San Antonio Express-News (Sunday)

S. Texas official who was on brink of death is recovering

- By John MacCormack

When McMullen County Commission­er Larry Garcia checked into Metropolit­an Methodist Hospital for treatment of an abscess in late April, he expected to be back home in a few days.

Instead, dangerous complicati­ons arose, Garcia’s heart stopped beating five times and he almost didn’t make it home at all.

“Medically, I shouldn’t even be here. I feel like God chose to keep me alive for a reason,” Garcia, 69, said recently while recovering in Tilden from his ordeal. “I’m feeling pretty good now. I’m getting out a little bit, making sure all my stop signs are up. There aren’t too many.”

And while a man of faith, Garcia is also quite certain that the special medical team at Methodist Hospital who treated his life-threatenin­g pulmonary embolism is the main reason he is still alive.

“They were unbelievab­le. They were there constantly monitoring me,” he said.

Garcia’s medical miracle story began May 14, when he was about to go home after being treated for the abscess and a malignant kidney tumor that had turned up on a scan.

While waiting for a nephew to pick him up at the hospital, he suddenly felt dizzy and clammy. He called a nurse and then passed out.

According to hospital officials, over the next hour and a half, he had five cardiac arrests and was on the brink of death multiple times.

Having suffered a pulmonary embolism caused by blood clots in his lungs, Garcia was kept alive with CPR that was so strenuous it broke several of his ribs.

When his son Chuck arrived, he was confronted with a terrible situation. “He had a ventilator in his mouth and was sitting there, eyes open. He looked like he was going to die,” Chuck said. “The doctor told me I needed to make my peace. It didn’t look good.”

Garcia’s only possible chance was with the special pulmonary embolism response team at Methodist Hospital.

The team had a special ECMO, or extracorpo­real membrane oxygenatio­n, machine that could provide oxygenated blood to his father and possibly save him.

But, the doctor cautioned Chuck, his father was unlikely to survive the ambulance trip to the South Texas Medical Center.

“We prayed about it, me and my aunt Gloria,” Chuck said. “I told her that if was me lying there, and my father was making the decision, and if I had even the slightest chance of living if they took me to the ECMO, that he would do it.”

Garcia survived the cross-town trip to Methodist and passed the crucial neurologic­al tests to prove that he had not suffered brain damage. He was hooked up to the ECMO machine, which began oxygenatin­g his blood.

“He was on massive life support and barely able to maintain normal blood pressure,” said Dr. Pavan Thangudu, leader of the pulmonary embolism response team.

“He had significan­t clots in his lungs causing the right ventricle of his heart to fail. ECMO was able to relieve the pressure on his heart, ultimately sustaining his cardiac function,” he added.

Garcia responded very quickly. Within 24 hours, he was off his ventilator and all life-support medication­s. Within 48 hours, he was removed from the ECMO.

“Typically, these types of patients are too sick to treat,” Thangudu

said. “Larry’s story is a reflection of what we are capable of achieving.”

According to the hospital, the pulmonary embolism response team has treated more than 175 patients with pulmonary embolisms, including 15 of which were “massive.”

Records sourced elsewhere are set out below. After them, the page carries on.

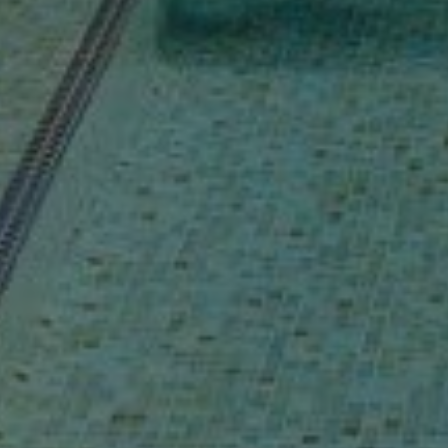
Acheter Villa 9 pièces 904 m² Marrakech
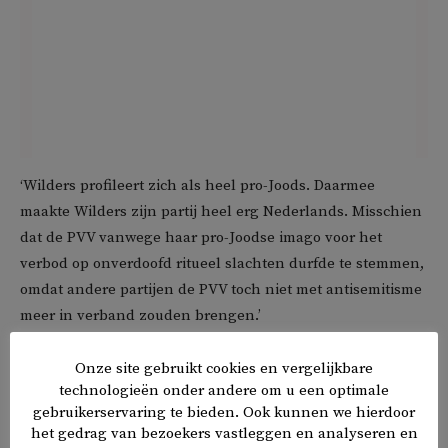
‘Wilders profileert zich als heel pro-Joods. Daarmee
maakte Wilders zijn partij heel erg Nederlands. Misschien
dat de PVV vanwege haar pro-Joodse imago voor het
verbod op onverdoofd ritueel slachten durfde te stemmen,
omdat andere partijen de PVV toch niet met antisemitisme
meer in verband zouden brengen.’
De PVV die pro-Israël is, om niet met extreemrechts
Onze site gebruikt cookies en vergelijkbare
technologieën onder andere om u een optimale
in verband te worden gebracht. Dit klinkt allemaal
gebruikerservaring te bieden. Ook kunnen we hierdoor
heel strategisch.
het gedrag van bezoekers vastleggen en analyseren en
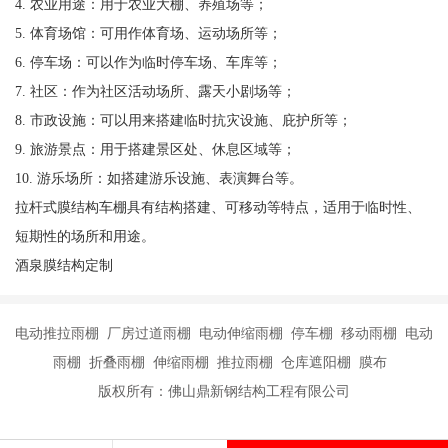
4. 农业用途：用于农业大棚、养殖场等；
5. 体育场馆：可用作体育场、运动场所等；
6. 停车场：可以作为临时停车场、车库等；
7. 社区：作为社区活动场所、露天小剧场等；
8. 市政设施：可以用来搭建临时抗灾设施、庇护所等；
9. 旅游景点：用于搭建景区处、休息区域等；
10. 游乐场所：如搭建游乐设施、表演舞台等。
拉杆式膜结构车棚具有结构搭建、可移动等特点，适用于临时性、
短期性的场所和用途。
酒泉膜结构定制
电动推拉雨棚 厂房过道雨棚 电动伸缩雨棚 停车棚 移动雨棚 电动
雨棚 折叠雨棚 伸缩雨棚 推拉雨棚 仓库遮阳棚 膜布
版权所有：佛山鼎新钢结构工程有限公司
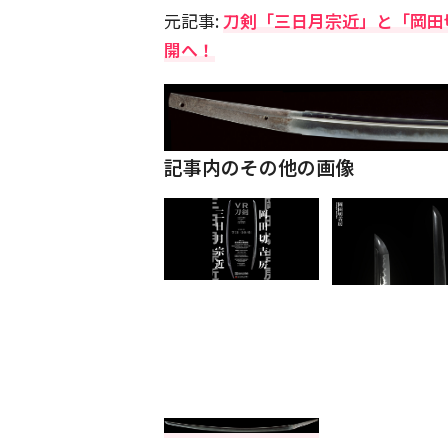
元記事:
刀剣「三日月宗近」と「岡田切
開へ！
記事内のその他の画像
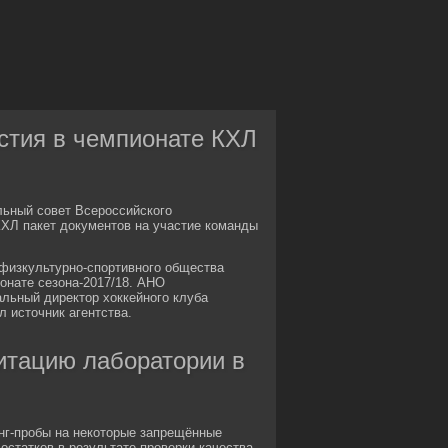
стия в чемпионате КХЛ
льный совет Всероссийского
ХЛ пакет документов на участие команды
физкультурно-спортивного общества
онате сезона-2017/18. АНО
льный директор хоккейного клуба
 источник агентства.
итацию лаборатории в
нг-пробы на некоторые запрещённые
статков в результате проверки качества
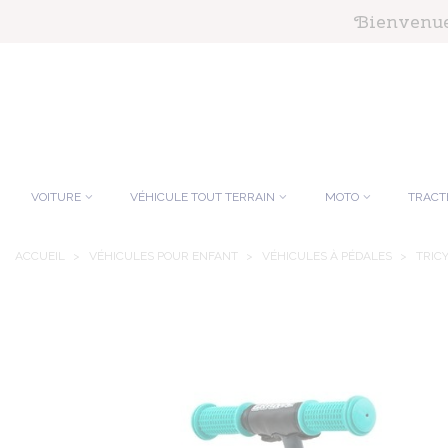
Panneau de gestion des cookies
Bienvenue 
VOITURE
VÉHICULE TOUT TERRAIN
MOTO
TRACT
ACCUEIL
>
VÉHICULES POUR ENFANT
>
VÉHICULES À PÉDALES
>
TRIC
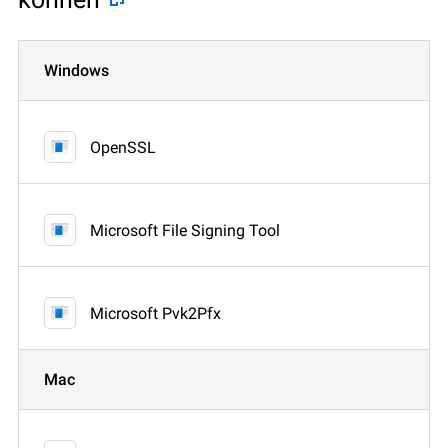
Windows
OpenSSL
Microsoft File Signing Tool
Microsoft Pvk2Pfx
Mac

In late May, Garcia was finally released from the hospital, 35 pounds lighter but on the road to recovery. He is looking forward to resuming his duties as county commission­er and as the school district’s director of maintenanc­e and transporta­tion.

Looking back, his son has no doubt the specialty care team at Methodist is the reason his father made it.

“I couldn’t believe it actually happened. Once it did, it was amazing that all the things that had to happen fell into place for him to be alive today,” Chuck said.